» Activity: Omit the pictures while printing every entry below exactly as given.

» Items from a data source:
┄┄┄┄┄┄┄┄┄┄

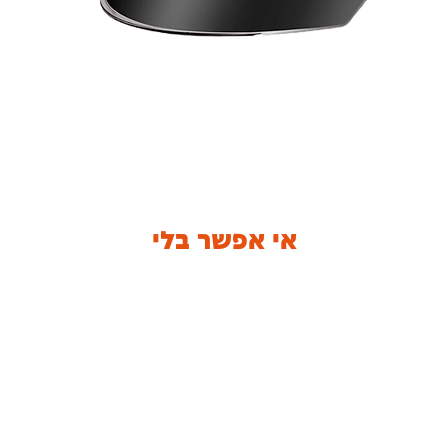
אי אפשר בלי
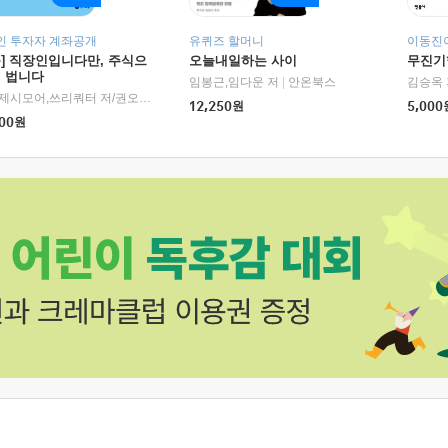
인 투자자 계좌공개
유퀴즈 할머니
이동진이
독] 직장인입니다만, 주식으
오늘내일하는 사이
무진기행
더 법니다
RHK)
임봉근,임다운 저
|
안온북스
김승옥 
서정,제시모어,쓰리쿼터 저/권오태,시그널리포트 편
|
경이로움
12,250
원
5,000
00
원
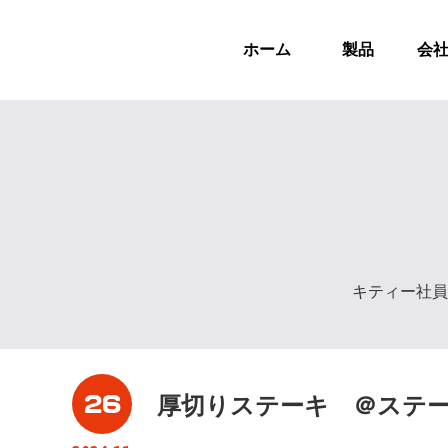
ホーム
製品
会
キティー社員
26
厚切りステーキ ＠ステ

┄┄┄┄┄┄┄┄┄┄

» Expected answer:
אי אפשר בלי
인 투자자 계좌공개
유퀴즈 할머니
이동진이
독] 직장인입니다만, 주식으
오늘내일하는 사이
무진기행
더 법니다
RHK)
임봉근,임다운 저
|
안온북스
김승옥 
서정,제시모어,쓰리쿼터 저/권오태,시그널리포트 편
|
경이로움
12,250
원
5,000
00
원
ホーム
製品
会
キティー社員
26
厚切りステーキ ＠ステ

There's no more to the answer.